▶ **Work to be completed**: In the material below, list every line carrying the string "Object".

+ + + + + + +

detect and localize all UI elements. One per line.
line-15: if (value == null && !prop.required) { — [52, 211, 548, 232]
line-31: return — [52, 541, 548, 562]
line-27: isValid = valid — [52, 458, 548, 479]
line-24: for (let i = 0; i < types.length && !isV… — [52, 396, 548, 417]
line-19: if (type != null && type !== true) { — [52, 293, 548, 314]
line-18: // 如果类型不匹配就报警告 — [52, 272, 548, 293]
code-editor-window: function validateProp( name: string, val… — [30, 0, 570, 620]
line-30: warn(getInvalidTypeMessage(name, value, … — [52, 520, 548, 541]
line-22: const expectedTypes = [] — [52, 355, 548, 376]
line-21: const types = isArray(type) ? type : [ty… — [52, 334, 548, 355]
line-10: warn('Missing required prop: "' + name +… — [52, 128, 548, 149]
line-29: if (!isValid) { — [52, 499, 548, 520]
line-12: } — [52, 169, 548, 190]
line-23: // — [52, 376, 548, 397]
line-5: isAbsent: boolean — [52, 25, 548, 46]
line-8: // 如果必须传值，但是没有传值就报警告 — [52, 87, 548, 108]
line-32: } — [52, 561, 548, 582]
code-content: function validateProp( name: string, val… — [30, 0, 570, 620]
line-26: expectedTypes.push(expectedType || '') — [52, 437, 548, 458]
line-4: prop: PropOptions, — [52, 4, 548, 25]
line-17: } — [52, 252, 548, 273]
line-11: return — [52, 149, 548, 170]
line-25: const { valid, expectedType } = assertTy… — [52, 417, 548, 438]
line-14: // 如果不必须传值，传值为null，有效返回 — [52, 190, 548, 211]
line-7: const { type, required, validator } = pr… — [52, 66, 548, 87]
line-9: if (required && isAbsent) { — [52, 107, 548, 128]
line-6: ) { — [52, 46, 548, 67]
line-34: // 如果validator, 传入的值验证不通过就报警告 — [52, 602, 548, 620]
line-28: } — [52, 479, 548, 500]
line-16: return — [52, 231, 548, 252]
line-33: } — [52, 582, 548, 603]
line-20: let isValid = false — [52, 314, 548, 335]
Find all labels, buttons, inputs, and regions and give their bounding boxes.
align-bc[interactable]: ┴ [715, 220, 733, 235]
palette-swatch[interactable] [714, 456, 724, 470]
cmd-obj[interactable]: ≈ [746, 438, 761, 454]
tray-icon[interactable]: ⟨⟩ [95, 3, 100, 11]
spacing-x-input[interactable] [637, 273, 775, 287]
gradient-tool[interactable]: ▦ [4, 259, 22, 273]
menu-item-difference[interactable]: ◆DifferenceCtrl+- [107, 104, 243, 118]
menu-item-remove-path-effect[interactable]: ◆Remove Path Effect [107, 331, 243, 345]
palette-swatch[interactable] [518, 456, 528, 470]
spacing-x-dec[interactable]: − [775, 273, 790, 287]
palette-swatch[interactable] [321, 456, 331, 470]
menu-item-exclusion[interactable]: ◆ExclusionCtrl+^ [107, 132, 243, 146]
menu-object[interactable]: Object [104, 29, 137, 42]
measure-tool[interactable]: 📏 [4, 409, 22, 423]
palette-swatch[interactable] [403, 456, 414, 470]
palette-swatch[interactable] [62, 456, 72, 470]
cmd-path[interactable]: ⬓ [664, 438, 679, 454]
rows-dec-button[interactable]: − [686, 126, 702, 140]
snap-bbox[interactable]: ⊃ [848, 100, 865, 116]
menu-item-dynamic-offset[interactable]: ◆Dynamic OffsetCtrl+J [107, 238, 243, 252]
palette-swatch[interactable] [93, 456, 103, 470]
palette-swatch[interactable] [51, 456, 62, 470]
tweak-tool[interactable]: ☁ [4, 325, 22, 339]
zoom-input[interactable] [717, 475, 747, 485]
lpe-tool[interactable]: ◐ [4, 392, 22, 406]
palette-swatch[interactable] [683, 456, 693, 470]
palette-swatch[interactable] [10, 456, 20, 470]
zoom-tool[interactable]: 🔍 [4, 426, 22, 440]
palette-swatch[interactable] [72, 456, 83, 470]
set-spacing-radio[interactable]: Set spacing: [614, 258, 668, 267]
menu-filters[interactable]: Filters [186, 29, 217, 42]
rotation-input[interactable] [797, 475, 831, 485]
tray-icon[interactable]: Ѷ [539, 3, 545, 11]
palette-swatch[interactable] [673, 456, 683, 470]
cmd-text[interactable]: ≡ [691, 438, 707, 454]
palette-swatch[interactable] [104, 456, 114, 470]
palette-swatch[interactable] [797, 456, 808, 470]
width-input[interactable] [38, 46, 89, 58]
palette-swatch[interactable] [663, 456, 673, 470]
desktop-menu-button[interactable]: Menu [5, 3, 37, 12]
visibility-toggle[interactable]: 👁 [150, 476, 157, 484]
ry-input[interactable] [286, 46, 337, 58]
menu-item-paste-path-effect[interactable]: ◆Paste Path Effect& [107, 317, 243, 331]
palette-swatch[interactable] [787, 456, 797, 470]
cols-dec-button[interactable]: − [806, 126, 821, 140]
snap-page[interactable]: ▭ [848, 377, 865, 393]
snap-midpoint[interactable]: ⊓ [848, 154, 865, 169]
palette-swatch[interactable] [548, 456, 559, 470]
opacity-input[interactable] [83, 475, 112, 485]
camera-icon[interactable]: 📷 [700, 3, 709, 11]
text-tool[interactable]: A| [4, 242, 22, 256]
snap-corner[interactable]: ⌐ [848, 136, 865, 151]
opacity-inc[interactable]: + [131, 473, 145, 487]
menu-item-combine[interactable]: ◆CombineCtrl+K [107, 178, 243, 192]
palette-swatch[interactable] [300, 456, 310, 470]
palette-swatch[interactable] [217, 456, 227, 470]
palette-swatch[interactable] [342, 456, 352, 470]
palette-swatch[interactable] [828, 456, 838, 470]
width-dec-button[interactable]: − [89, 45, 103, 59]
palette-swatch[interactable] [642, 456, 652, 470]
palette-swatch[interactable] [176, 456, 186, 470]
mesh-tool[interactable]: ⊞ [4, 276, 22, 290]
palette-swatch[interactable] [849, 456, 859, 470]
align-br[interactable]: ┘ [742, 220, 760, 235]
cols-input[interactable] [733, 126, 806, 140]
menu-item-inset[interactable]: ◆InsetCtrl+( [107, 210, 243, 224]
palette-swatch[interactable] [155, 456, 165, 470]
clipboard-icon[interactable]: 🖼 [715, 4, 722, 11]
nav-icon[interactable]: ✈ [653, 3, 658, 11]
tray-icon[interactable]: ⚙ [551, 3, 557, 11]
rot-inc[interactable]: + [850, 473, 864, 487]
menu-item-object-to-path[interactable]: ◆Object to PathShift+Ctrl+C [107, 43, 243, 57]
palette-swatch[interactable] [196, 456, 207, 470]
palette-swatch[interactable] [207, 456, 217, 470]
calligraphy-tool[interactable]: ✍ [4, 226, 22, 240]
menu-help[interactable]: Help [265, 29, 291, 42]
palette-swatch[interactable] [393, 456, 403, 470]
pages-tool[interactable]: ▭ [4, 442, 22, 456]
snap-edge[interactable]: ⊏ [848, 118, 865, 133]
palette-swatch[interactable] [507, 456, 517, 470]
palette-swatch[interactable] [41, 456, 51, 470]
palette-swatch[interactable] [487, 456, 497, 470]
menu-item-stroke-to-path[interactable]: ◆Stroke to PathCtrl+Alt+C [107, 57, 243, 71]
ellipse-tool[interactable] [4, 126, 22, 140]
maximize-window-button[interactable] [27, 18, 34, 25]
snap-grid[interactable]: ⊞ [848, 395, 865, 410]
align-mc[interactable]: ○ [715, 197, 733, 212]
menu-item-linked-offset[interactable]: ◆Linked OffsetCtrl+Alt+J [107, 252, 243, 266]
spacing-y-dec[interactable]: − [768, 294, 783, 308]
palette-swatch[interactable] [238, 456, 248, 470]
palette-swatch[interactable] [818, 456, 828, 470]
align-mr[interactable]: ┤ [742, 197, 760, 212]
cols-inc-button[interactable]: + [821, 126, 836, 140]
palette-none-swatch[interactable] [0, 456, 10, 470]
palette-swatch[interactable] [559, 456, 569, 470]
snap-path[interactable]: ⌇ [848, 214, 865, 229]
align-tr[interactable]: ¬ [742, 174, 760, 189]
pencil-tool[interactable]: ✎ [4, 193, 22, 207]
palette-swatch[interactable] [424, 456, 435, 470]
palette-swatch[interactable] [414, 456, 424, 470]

+ + + + + + +

▶ **Result for this task**:
menu-object[interactable]: Object [104, 29, 137, 42]
menu-item-object-to-path[interactable]: ◆Object to PathShift+Ctrl+C [107, 43, 243, 57]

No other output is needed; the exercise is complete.